Owning a Porsche doesn’t make you an expert on the track. You can buy the top-end 911, take it the Nurburgring or Laguna Seca, step on the gas, and end up with one very expensive repair bill.
Driving a performance vehicle at its full potential requires a level of skill that the average driver doesn’t possess. It shouldn’t need to be said, but making the purchase doesn’t make you an expert.
The same applies to performance trucks. Drivers are learning the hard way that the advertised off-road sprints and dramatic jumps aren’t for trying at home.
A video is making the rounds of a Ford F-150 Raptor speeding toward a jump then launching into the air before coming to a carnage-filled stop.
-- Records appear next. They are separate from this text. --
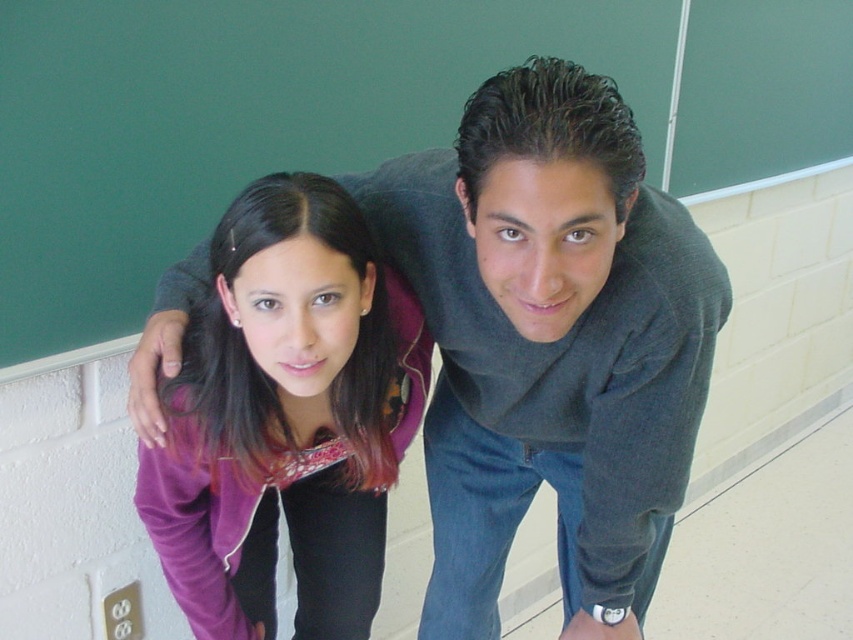 Can you confirm if green chalkboard at upper center is smaller than purple fleece jacket at center?

Actually, green chalkboard at upper center might be larger than purple fleece jacket at center.

Between point (189, 179) and point (375, 266), which one is positioned behind?

The point (189, 179) is more distant.

At what (x,y) coordinates should I click in order to perform the action: click on green chalkboard at upper center. Please return your answer as a coordinate pair (x, y). This screenshot has height=640, width=853. Looking at the image, I should click on (344, 115).

Does green chalkboard at upper center appear over matte gray sweater at center?

Yes, green chalkboard at upper center is above matte gray sweater at center.

Who is more forward, (196, 195) or (598, 461)?

Point (598, 461)

This screenshot has height=640, width=853. Describe the element at coordinates (344, 115) in the screenshot. I see `green chalkboard at upper center` at that location.

Where is `green chalkboard at upper center`? green chalkboard at upper center is located at coordinates (344, 115).

Does point (488, 548) lie in front of point (323, 262)?

No, (488, 548) is further to viewer.

At what (x,y) coordinates should I click in order to perform the action: click on matte gray sweater at center. Please return your answer as a coordinate pair (x, y). The height and width of the screenshot is (640, 853). Looking at the image, I should click on coord(550,342).

Who is more forward, (431, 291) or (375, 531)?

Point (431, 291) is in front.

Find the location of `matte gray sweater at center`. matte gray sweater at center is located at coordinates (550, 342). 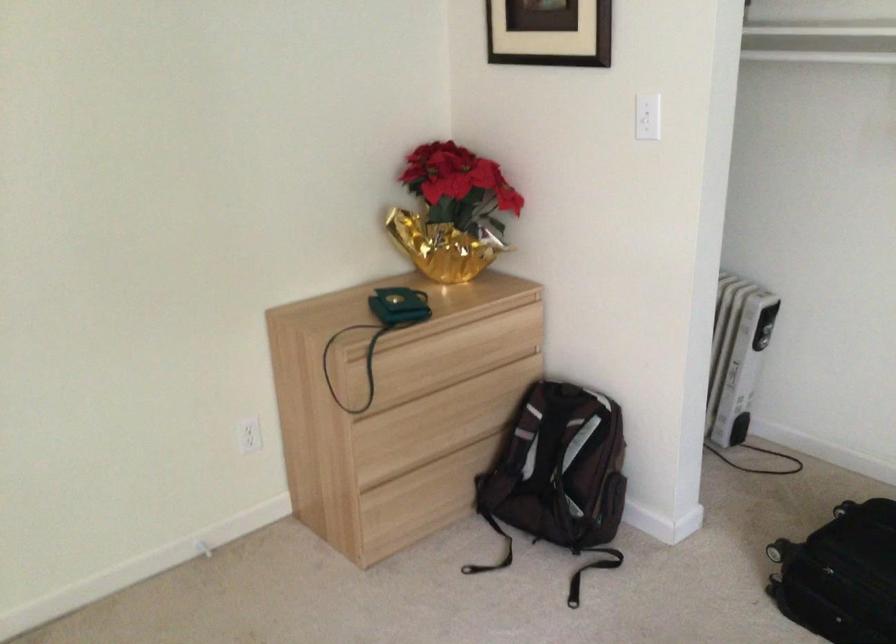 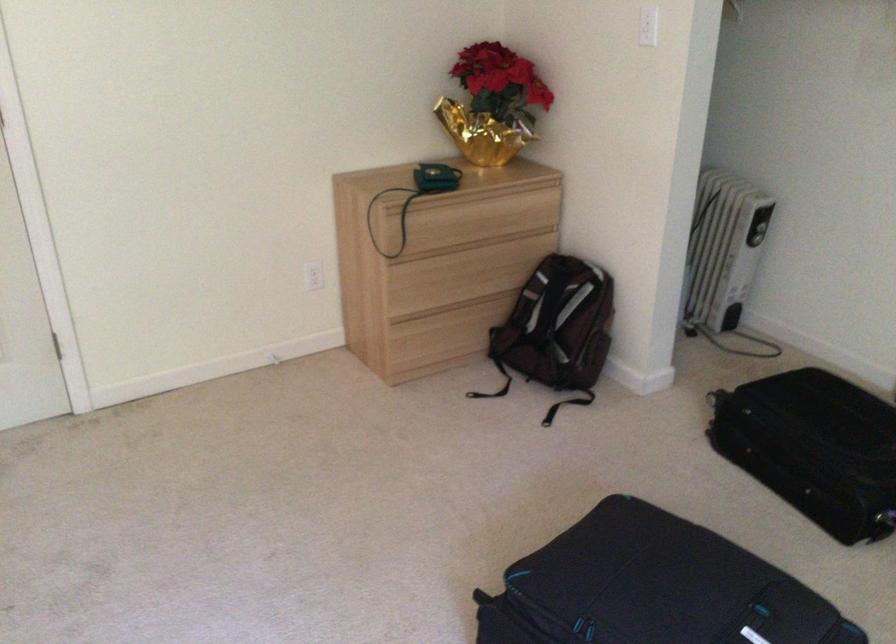 Question: I am providing you with two images of the same scene from different viewpoints. After the viewpoint changes to image2, which objects are now occluded?

Choices:
 (A) backpack top handle
 (B) white light switch
 (C) middle drawer front
 (D) none of these

Answer: (D) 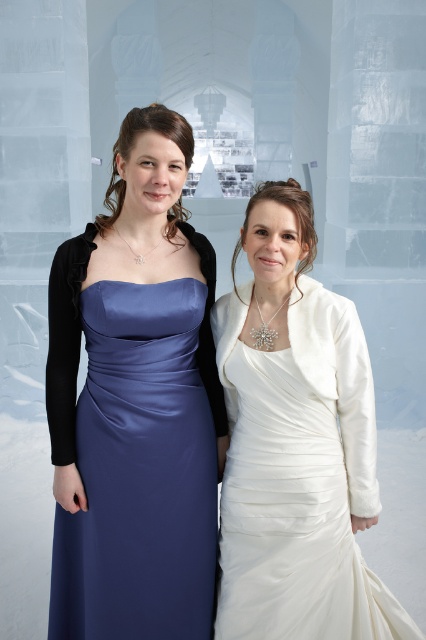 Question: Is satin dress at left thinner than white satin dress at right?

Choices:
 (A) no
 (B) yes

Answer: (B)

Question: Which of the following is the farthest from the observer?

Choices:
 (A) (224, 323)
 (B) (97, 604)

Answer: (A)

Question: Which object is closer to the camera taking this photo?

Choices:
 (A) white satin dress at right
 (B) satin dress at left

Answer: (B)

Question: Is satin dress at left above white satin dress at right?

Choices:
 (A) no
 (B) yes

Answer: (B)

Question: Is satin dress at left above white satin dress at right?

Choices:
 (A) no
 (B) yes

Answer: (B)

Question: Which object is farther from the camera taking this photo?

Choices:
 (A) satin dress at left
 (B) white satin dress at right

Answer: (B) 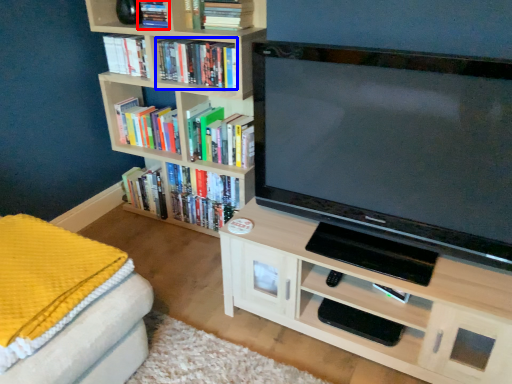 Question: Which point is closer to the camera, book (highlighted by a red box) or book (highlighted by a blue box)?

Choices:
 (A) book
 (B) book

Answer: (B) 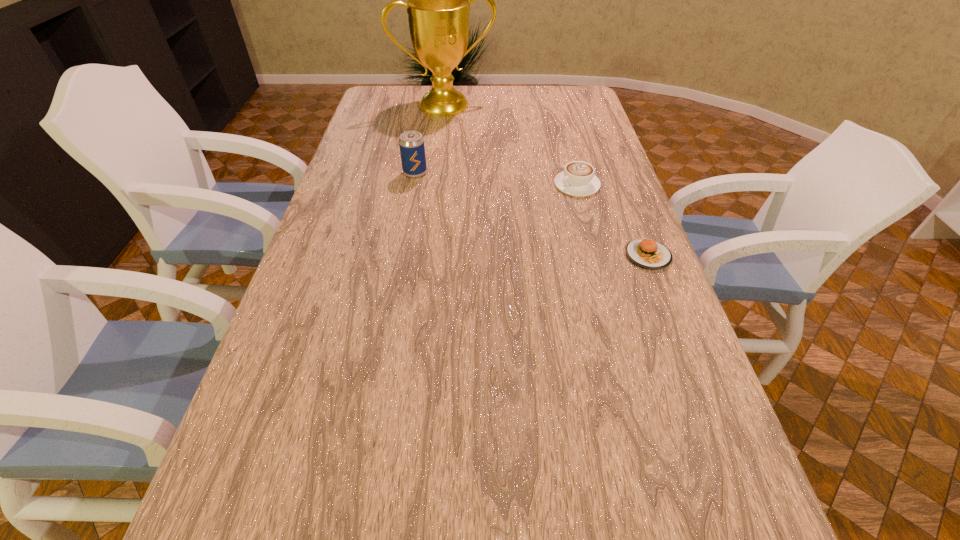 Locate an element on the screen. This screenshot has width=960, height=540. vacant spot on the desktop that is between the beer can and the rightmost object and is positioned on the shiny surface of the award is located at coordinates (504, 205).

Image resolution: width=960 pixels, height=540 pixels. In order to click on vacant space on the desktop that is between the second tallest object and the shortest object and is positioned with the handle on the right side of the third object from left to right in this screenshot , I will do `click(526, 212)`. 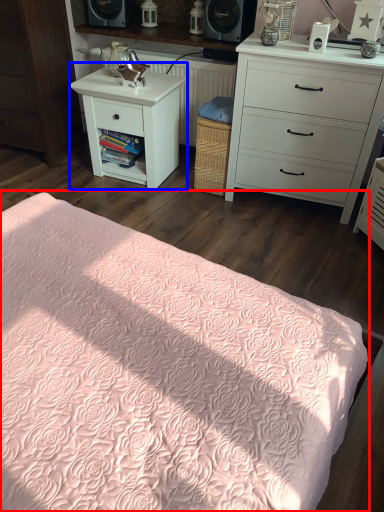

If you choose to watch it, be aware of some language.
Raptors can indeed jump, but they need to jump when piloted by a professional driver at prescribed speeds on known jumps. When amateurs drive these trucks at high speeds over rough terrain, even without jumping, they sometimes wind up with bent frames. When they jump one of these trucks, a bent frame is the least of their worries.
It’s pretty clear from the video that the driver hit the jump way too fast and overshot the landing by a mile and a half. There’s not a stock $50,000 truck in the world that could handle a jump like that.
The bent frame problems on these trucks were caused by simple physics: When a combination of speed and terrain push a Raptor’s suspension past its travel capability, the frame will bend to prevent the rear of the truck from bouncing into the air in a dangerous “donkey kick” situation.
Most of those problems happened in 2011, when the Raptor was still relatively new on the market. In 2013 Ford doubled the thickness of the Raptor’s rear frame and drivers have, mostly, mastered the learning curve of how to operate the truck and know what speeds it can safely handle off-road.
Occasionally, though, there will be a driver like the one in the video who thinks Raptors can defy the laws of physics.
They can’t.
Have you ever pushed a car past its limits? What happened?